MongoDB on Google Cloud: How to Set It Up and Keep It Healthy

For any given task, there are many tools you can use. But few are the right tools.

If you’re in IT, you’ve probably heard the saying “Use the right tool for the job.” In architects’ meetings, this sentence echoes from one corner to the other. In my career, I’ve heard it more times than I can count. And the wisdom behind it has stood the test of time.

That’s because when it comes to how data is stored, it’s not one-tool-fits-all for every type of data.

There’s always the right database for every task. Today, data grows rapidly and often at a fast pace. It comes in all shapes and sizes. This gives rise to questions like

  1. How flexible is your data storage? Can it adapt to ever-changing business demands?
  2. How easy is to scale and respond to an increasing workload?

Sometimes these questions lead you to the door of a NoSQL database. In fact, it might lead you to MongoDB.

In this post, you’re going to learn about MongoDB on GCP, including how to set it up and keep it healthy.

Editorial note: I originally wrote this post on Bluemedora’s blog. You can check out the original here, at their site.

What Is MongoDB?

MongoDB is a NoSQL database. It’s completely document-oriented.

For some time, traditional relational databases have been the modus operandi for most organizations.

In a relational database like PostgreSQL, there are tables that have relations to other tables. A single row in the table constitutes a record. The schema is predetermined and well planned before creation.

MongoDB uses a different approach. In MongoDB, everything that constitutes a record is stored as a single JSON object, and MongoDB stores them without conforming to a specific schema. This allows for flexibility—you can store data of any attributes.

So now you know the difference between a relational database and a NoSQL database. But why would you want to run a NoSQL database like MongoDB anyway?

Flexibility

They say data is the heart of every application. When something’s wrong with your data, it will propagate and infect the rest of your application.

Modern applications change frequently during the course of development. Most of the time, it affects the data schema.

The traditional relational database management system lacks the flexibility to easily move with the changes associated with data schema.

Relational databases were built for structured data, where each row has an identical column. But some data are just too ambiguous to be confined to a specific data schema.

With MongoDB, you’re not limited to a specific data schema.

Scalability

Gone are the days when applications were designed to serve a small, finite of set people in one office location. Now, users troop in from every geographical region to use modern applications. You need a database that is easily scalable as you grow.

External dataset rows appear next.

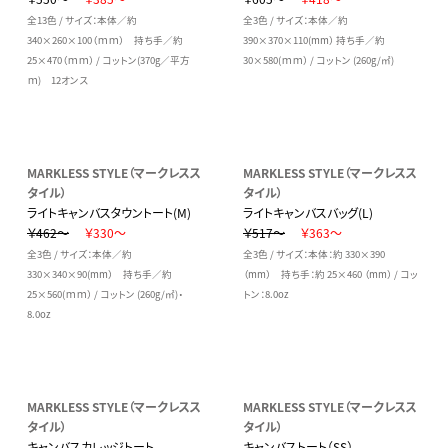
全13色 / サイズ：本体／約
全3色 / サイズ：本体／約
340×260×100（ｍｍ） 持ち手／約
390×370×110(mm） 持ち手／約
25×470（ｍｍ） / コットン(370g／平方
30×580(ｍｍ） / コットン (260g/㎡)
ｍ) 12オンス
MARKLESS STYLE（マークレスス
MARKLESS STYLE（マークレスス
タイル）
タイル）
ライトキャンバスタウントート(M)
ライトキャンバスバッグ(L)
￥462～
￥330～
￥517～
￥363～
全3色 / サイズ：本体／約
全3色 / サイズ：本体：約 330×390
330×340×90(mm） 持ち手／約
（mm） 持ち手：約 25×460 （mm） / コッ
25×560(ｍｍ） / コットン (260g/㎡)・
トン：8.0oz
8.0oz
MARKLESS STYLE（マークレスス
MARKLESS STYLE（マークレスス
タイル）
タイル）
キャンバスカレッジトート
キャンバストート（SS）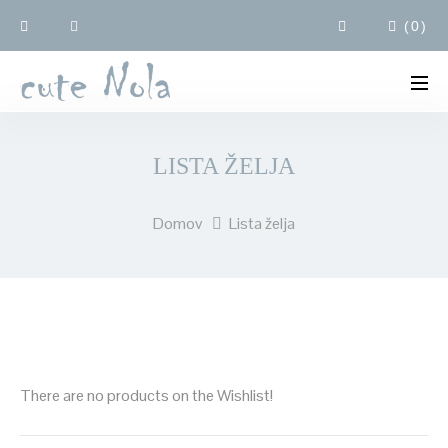
(
0
)
LISTA ŽELJA
Domov
Lista želja
There are no products on the Wishlist!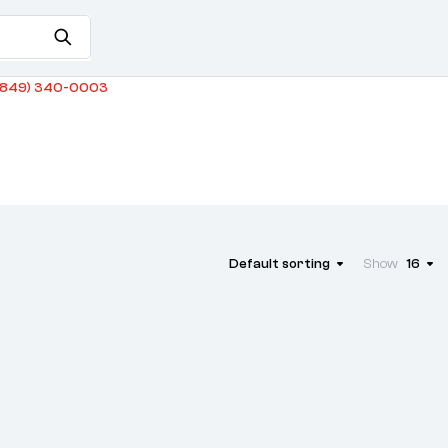
849) 340-0003
Default sorting
Show
16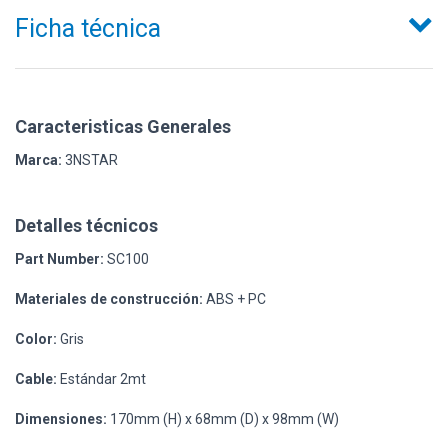
Ficha técnica
Caracteristicas Generales
Marca:
3NSTAR
Detalles técnicos
Part Number:
SC100
Materiales de construcción:
ABS + PC
Color:
Gris
Cable:
Estándar 2mt
Dimensiones:
170mm (H) x 68mm (D) x 98mm (W)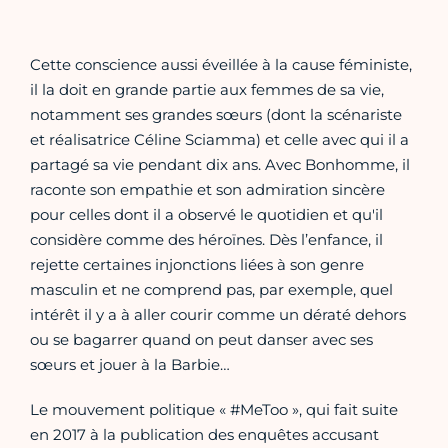
Cette conscience aussi éveillée à la cause féministe,
il la doit en grande partie aux femmes de sa vie,
notamment ses grandes sœurs (dont la scénariste
et réalisatrice Céline Sciamma) et celle avec qui il a
partagé sa vie pendant dix ans. Avec Bonhomme, il
raconte son empathie et son admiration sincère
pour celles dont il a observé le quotidien et qu'il
considère comme des héroïnes. Dès l’enfance, il
rejette certaines injonctions liées à son genre
masculin et ne comprend pas, par exemple, quel
intérêt il y a à aller courir comme un dératé dehors
ou se bagarrer quand on peut danser avec ses
sœurs et jouer à la Barbie…
Le mouvement politique « #MeToo », qui fait suite
en 2017 à la publication des enquêtes accusant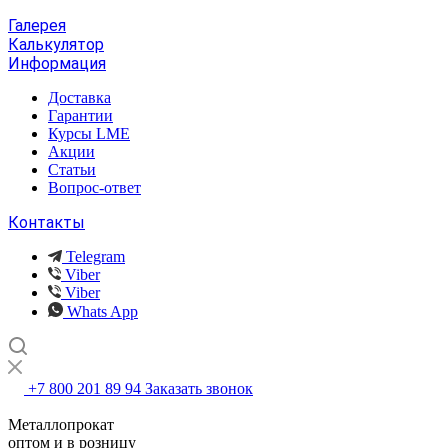
Галерея
Калькулятор
Информация
Доставка
Гарантии
Курсы LME
Акции
Статьи
Вопрос-ответ
Контакты
Telegram
Viber
Viber
Whats App
+7 800 201 89 94
Заказать звонок
Металлопрокат
оптом и в розницу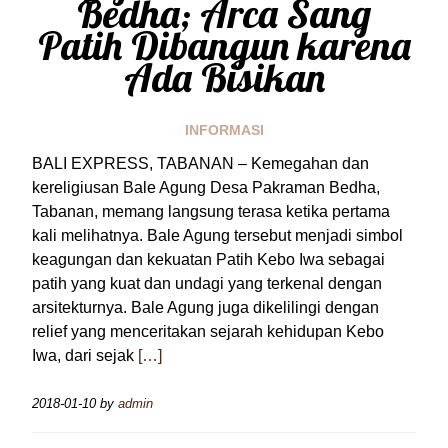
Bedha; Arca Sang
Patih Dibangun karena
Ada Bisikan
INFORMASI
BALI EXPRESS, TABANAN – Kemegahan dan
kereligiusan Bale Agung Desa Pakraman Bedha,
Tabanan, memang langsung terasa ketika pertama
kali melihatnya. Bale Agung tersebut menjadi simbol
keagungan dan kekuatan Patih Kebo Iwa sebagai
patih yang kuat dan undagi yang terkenal dengan
arsitekturnya. Bale Agung juga dikelilingi dengan
relief yang menceritakan sejarah kehidupan Kebo
Iwa, dari sejak
[…]
2018-01-10
by
admin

MongoDB is that database that will help you scale. Database systems with a large data set could be challenging for a server to handle. MongoDB implements sharding, a technique that allows you to scale out your database horizontally by distributing your data and load over multiple servers.

There are even more reasons why MongoDB might just be the right database for your project, but let’s move on to talking about why it works especially well on GCP.

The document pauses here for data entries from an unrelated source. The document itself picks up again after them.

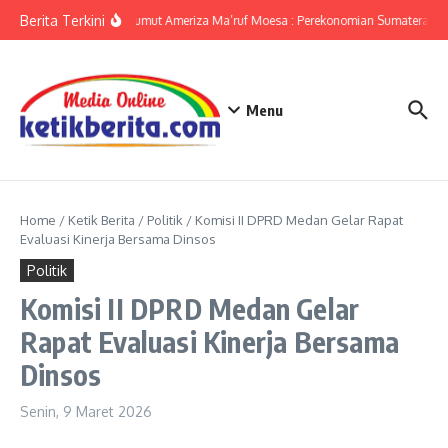
Lewati ke konten
Berita Terkini
KPwBI Sumut Ameriza Ma’ruf Moesa : Perekonomian Sumatera Utar
Menu
Home
/
Ketik Berita
/
Politik
/
Komisi II DPRD Medan Gelar Rapat
Evaluasi Kinerja Bersama Dinsos
Politik
Komisi II DPRD Medan Gelar
Rapat Evaluasi Kinerja Bersama
Dinsos
Senin, 9 Maret 2026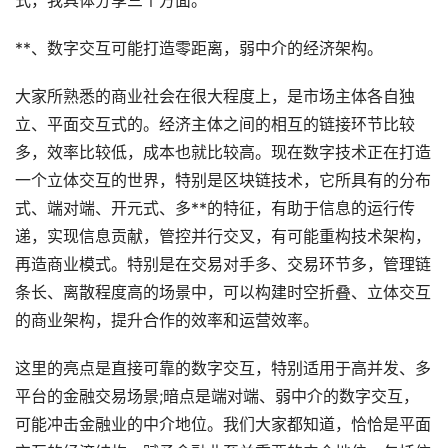
式，我具体分享三个方面。
**、数字交互可能打造零距离，弱中介的经济架构。
大家所熟悉的商业社会在很大程度上，是市场主体各自独
立、平面交互式的。经济主体之间的相互的链接环节比较
多，效率比较低，成本也就比较高。现在数字技术正在打造
一个立体交互的世界，特别是区块链技术，它所具有的分布
式、端对端、开元式、多**的特征，有助于信息的运行传
递，实现信息贡献，管控并行交叉，有可能重构技术架构，
再造商业模式。特别是在交易对手多、交易环节多，管理链
条长、离散程度高的场景中，可以构建时空折叠、立体交互
的商业架构，提升合作的效率和运营效率。
这里的亮点是直接可靠的数字交互，特别适用于高并发、多
平台的金融交易场景;暗点是端对端、弱中介的数字交互，
可能冲击金融业的中介地位。我们大家都知道，恰恰是平面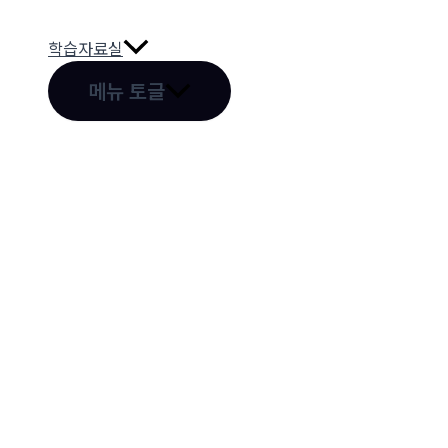
학습자료실
메뉴 토글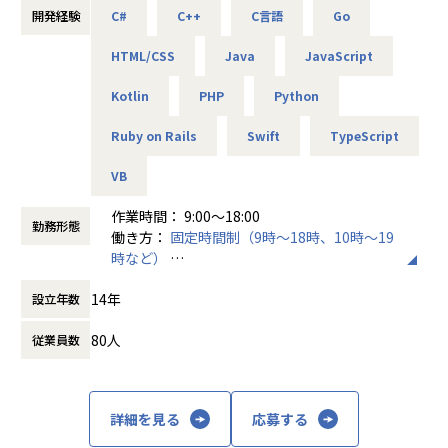
■配属部署
開発経験
C#
C++
C言語
Go
・オープン系Webシステム開発
SES事業部
・スマートフォンアプリ開発
HTML/CSS
Java
JavaScript
・ゲームアプリ開発
・組込システム開発
■この仕事で得られるもの
Kotlin
PHP
Python
・AI・IoT関連システム
・自分の進みたい道が決まっている方へ
・ECサイト開発
Ruby on Rails
Swift
TypeScript
自分の高めたい技術、スキルに向かってひたむきに取り組め
・官公庁業務システム開発
ます。
・サーバ、ネットワーク設計構築／保守／運用
VB
もし、何かに躓いたときや不安になった時はいつでも相談し
※スキルにあったフェーズからお任せしていきます。
てください。
作業時間： 9:00〜18:00
勤務形態
働き方：
固定時間制（9時～18時、10時～19
・現在やりたいことが決まってない方へ
【仕事の魅力】
時など）
私たちはあなたがやりたくないと思うことは強要しません。
★エンジニア本人が案件を希望・選択
時間外労働の有無： 有（月平均5時間）
まずはやってみたいと思える案件を沢山経験し、進みたい道
システムの種類や活かしたいスキル、勤務地、残業状況など
14年
設立年数
休憩時間： 60分
や得意不得意を一緒に明確化しましょう。
詳細をヒアリングしています。
80人
従業員数
・アドバイザーが付きます
★こだわり条件も大切に
自己評価の際はアドバイザーを利用し、方向性や今後のキャ
給与を上げたい、残業を減らしたい、最新技術に携わりた
リアについて悩みや不安を相談できます。
い、同じ現場に長く居たい…という希望も受け入れ、働く上
での満足度も高く、自己成長に向けてひたむきに取り組めま
詳細を見る
応募する
【業務の変更の範囲】
す。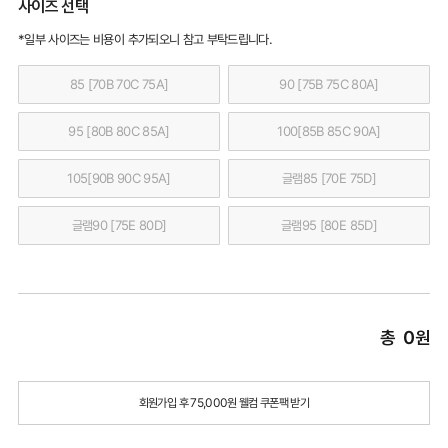
사이즈 선택
*일부 사이즈는 비용이 추가되오니 참고 부탁드립니다.
85 [70B 70C 75A]
90 [75B 75C 80A]
95 [80B 80C 85A]
100[85B 85C 90A]
105[90B 90C 95A]
글램85 [70E 75D]
글램90 [75E 80D]
글램95 [80E 85D]
총
0
원
회원가입 후 75,000원 웰컴 쿠폰팩 받기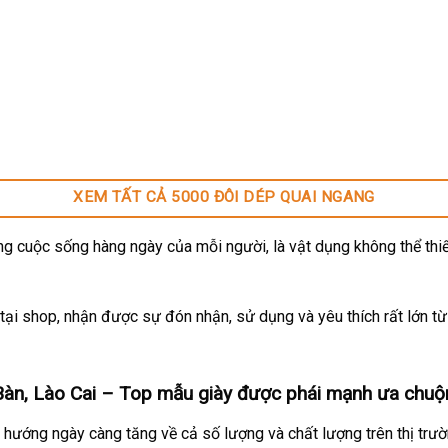
XEM TẤT CẢ 5000 ĐÔI DÉP QUAI NGANG
g cuộc sống hàng ngày của mỗi người, là vật dụng không thể thiế
ại shop, nhận được sự đón nhận, sử dụng và yêu thích rất lớn t
àn, Lào Cai
– Top mẫu giày được phái mạnh ưa chuộ
hướng ngày càng tăng về cả số lượng và chất lượng trên thị trư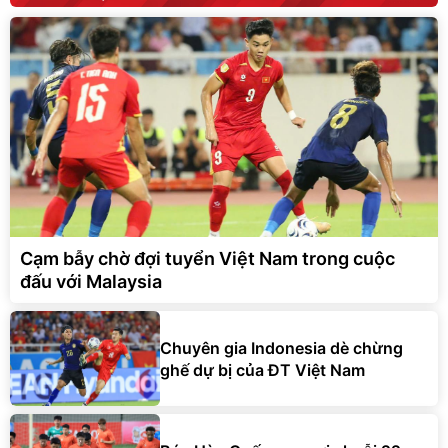
Cạm bẫy chờ đợi tuyển Việt Nam trong cuộc
đấu với Malaysia
Chuyên gia Indonesia dè chừng
ghế dự bị của ĐT Việt Nam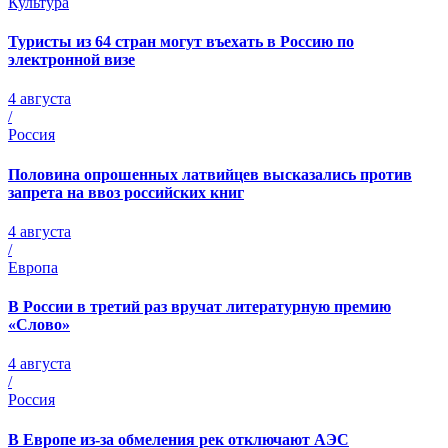
Культура
Туристы из 64 стран могут въехать в Россию по
электронной визе
4 августа
/
Россия
Половина опрошенных латвийцев высказались против
запрета на ввоз российских книг
4 августа
/
Европа
В России в третий раз вручат литературную премию
«Слово»
4 августа
/
Россия
В Европе из-за обмеления рек отключают АЭС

Why MongoDB on Google Cloud Platform?

These days, we see a lot of cloud evangelists preaching that running an on-premise data center is archaic and that you shouldn’t do it.

And yes, you probably know that. But how do you know which cloud provider is suitable for you? Why choose GCP and not other cloud providers?

Here are a few reasons:

With that covered, let’s jump into implementation details!

Implementation Options

When it comes to using MongoDB on Google Cloud’s infrastructure, you have two options:

We’re going to cover the self-managed route. The next few paragraphs will show you how to set up MongoDB on GCP yourself.

First things first; you need a Google account to use GCP. If you have a Google account, sign in. And if you don’t, create one here.

Choosing the Right Instance Type

First, you need a compute instance to run MongoDB on. But how do you know which instance is right for you?

The answer largely depends on your workload. You should first consider how much data you have, your queries, and the kind of service-level agreements you have with your customers.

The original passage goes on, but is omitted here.